Message ID <1285370032-16937-2-git-send-email-iws@ovro.caltech.edu>
Download mbox | patch
Permalink /patch/65704/
State Superseded
Headers show

Comments

Ira Snyder - Sept. 24, 2010, 11:13 p.m.
This adds support for scatterlist to scatterlist DMA transfers. This is
currently hidden behind a configuration option, which will allow drivers
which need this functionality to select it individually.

Signed-off-by: Ira W. Snyder <iws@ovro.caltech.edu>
---
 drivers/dma/Kconfig       |    3 +
 drivers/dma/dmaengine.c   |  125 +++++++++++++++++++++++++++++++++++++++++++++
 include/linux/dmaengine.h |    6 ++
 3 files changed, 134 insertions(+), 0 deletions(-)
Linus Walleij - Sept. 27, 2010, 3:23 p.m.
2010/9/25 Ira W. Snyder <iws@ovro.caltech.edu>:

> This adds support for scatterlist to scatterlist DMA transfers.

This is a good idea, we have a local function to do this in DMA40 already,
stedma40_memcpy_sg().

> This is
> currently hidden behind a configuration option, which will allow drivers
> which need this functionality to select it individually.

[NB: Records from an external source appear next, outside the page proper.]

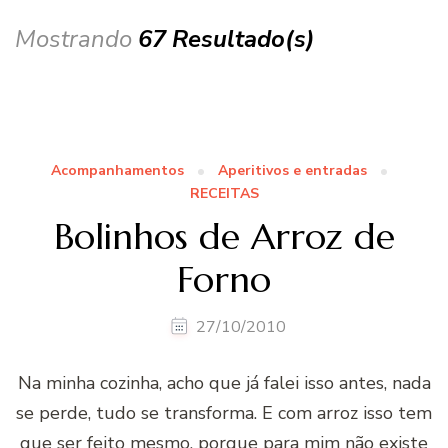
Mostrando
67 Resultado(s)
Acompanhamentos
Aperitivos e entradas
RECEITAS
Bolinhos de Arroz de
Forno
27/10/2010
Na minha cozinha, acho que já falei isso antes, nada
se perde, tudo se transforma. E com arroz isso tem
que ser feito mesmo, porque para mim não existe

Why? Isn't it better to add this as a new capability flag
if you don't want to announce it? Or is the intent to save
memory footprint?

Yours,
Linus Walleij
Ira Snyder - Sept. 27, 2010, 5:23 p.m.
On Mon, Sep 27, 2010 at 05:23:34PM +0200, Linus Walleij wrote:
> 2010/9/25 Ira W. Snyder <iws@ovro.caltech.edu>:
> 
> > This adds support for scatterlist to scatterlist DMA transfers.
> 
> This is a good idea, we have a local function to do this in DMA40 already,
> stedma40_memcpy_sg().
> 

I think that having two devices that want to implement this
functionality as part of the DMAEngine API is a good argument for making
it available as part of the core API. I think it would be good to add
this to struct dma_device, and add a capability (DMA_SG?) for it as
well.

I have looked at the stedma40_memcpy_sg() function, and I think we would
want to extend it slightly for the generic API. Is there any good reason
to prohibit scatterlists with different numbers of elements?

For example:
src scatterlist: 10 elements, each with 4K length (40K total)
dst scatterlist: 40 elements, each with 1K length (40K total)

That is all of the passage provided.